#### Try it
Output exactly the lines from the line with "арфюм THoO Ruby" through the end of the records below. Include nothing else.

#### Study material
---

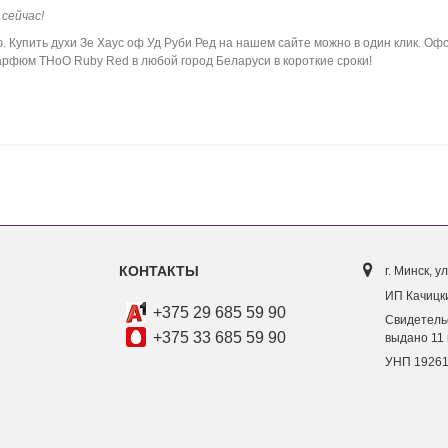
сейчас!
упить духи Зе Хаус оф Уд Руби Ред на нашем сайте можно в один клик. Офо
арфюм THoO Ruby Red в любой город Беларуси в короткие сроки!
КОНТАКТЫ
г. Минск, ул
ИП Качицки
+375 29 685 59 90
Свидетель
+375 33 685 59 90
выдано 11 
УНП 1926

---

#### Written response
арфюм THoO Ruby Red в любой город Беларуси в короткие сроки!
КОНТАКТЫ
г. Минск, ул
ИП Качицки
+375 29 685 59 90
Свидетель
+375 33 685 59 90
выдано 11 
УНП 1926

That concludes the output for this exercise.